[Opening Records section]

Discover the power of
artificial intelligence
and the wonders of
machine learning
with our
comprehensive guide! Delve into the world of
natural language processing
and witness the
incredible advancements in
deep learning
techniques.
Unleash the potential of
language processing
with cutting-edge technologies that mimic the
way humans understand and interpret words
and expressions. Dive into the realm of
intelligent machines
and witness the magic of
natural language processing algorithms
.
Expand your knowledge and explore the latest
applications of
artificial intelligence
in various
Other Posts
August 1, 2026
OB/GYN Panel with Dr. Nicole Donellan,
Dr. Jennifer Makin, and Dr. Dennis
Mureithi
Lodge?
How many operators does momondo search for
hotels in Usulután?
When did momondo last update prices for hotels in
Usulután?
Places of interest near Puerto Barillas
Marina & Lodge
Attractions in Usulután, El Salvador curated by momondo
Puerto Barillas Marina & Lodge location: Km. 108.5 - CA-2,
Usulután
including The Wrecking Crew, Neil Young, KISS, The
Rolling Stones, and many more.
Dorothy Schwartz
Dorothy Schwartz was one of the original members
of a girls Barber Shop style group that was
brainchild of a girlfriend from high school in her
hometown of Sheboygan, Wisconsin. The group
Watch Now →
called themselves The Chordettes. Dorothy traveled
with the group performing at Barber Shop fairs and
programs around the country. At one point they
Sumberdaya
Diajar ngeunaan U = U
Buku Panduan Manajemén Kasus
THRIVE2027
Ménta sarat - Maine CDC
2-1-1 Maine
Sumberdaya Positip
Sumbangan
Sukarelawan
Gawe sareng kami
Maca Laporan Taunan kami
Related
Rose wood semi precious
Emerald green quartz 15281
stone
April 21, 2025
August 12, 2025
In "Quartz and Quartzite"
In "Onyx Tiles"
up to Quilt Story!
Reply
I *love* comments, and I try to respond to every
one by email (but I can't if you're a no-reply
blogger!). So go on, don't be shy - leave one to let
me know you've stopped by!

[Closing Records section]

Beginning with the line that contains "Maca Laporan Taunan kami", set down every line through the end of the data without change.

Maca Laporan Taunan kami
Related
Rose wood semi precious
Emerald green quartz 15281
stone
April 21, 2025
August 12, 2025
In "Quartz and Quartzite"
In "Onyx Tiles"
up to Quilt Story!
Reply
I *love* comments, and I try to respond to every
one by email (but I can't if you're a no-reply
blogger!). So go on, don't be shy - leave one to let
me know you've stopped by!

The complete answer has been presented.